After a successful negotiation, Orca and the Red Crest Trust entered into an oil and gas lease with the following clause:

Negation of Warranty. This lease is made without warranties of any kind, either express or implied, and without recourse against Lessor in the event of a failure of title, not even for the return of the bonus consideration paid for the granting of the lease or for any rental, royalty, shut-in payment, or any other payment now or hereafter made by Lessee to Lessor under the terms of this lease. 

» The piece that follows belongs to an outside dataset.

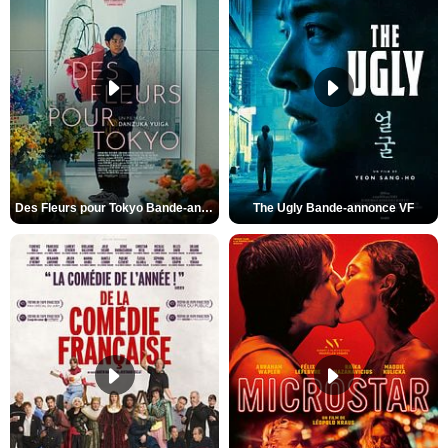
Des Fleurs pour Tokyo Bande-annonce VO STFR
The Ugly Bande-annonce VF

After entering into the contract, Orca discovered Geosouthern’s lease. Orca filed suit against JPMorgan alleging fraud. In order to succeed on a claim for fraud, Orca must, among other things, show that it justifiably relied on a misrepresentation. The Supreme Court dismissed Orca’s claims holding that, as a matter of law, Orca’s claims failed because:

  1. There were too many “red flags” to warrant justifiable reliance. These red flags included a strict negation of warranty provision, a statement from JPMorgan they were not sure whether the land was leased, and the express terms of the letter of intent.
  2. The negation of warranty provision was in direct contradiction to the oral statement by JPMorgan such that no reasonable person could rely on a statement by JPMorgan that the tracts were open acreage.

This case highlights the burden of proving fraud or negligent misrepresentation when there is a complete disclaimer of title warranty. It also highlights the importance of determining, on an ongoing basis, whether there have been changes in a tract’s ownership prior to money changing hands.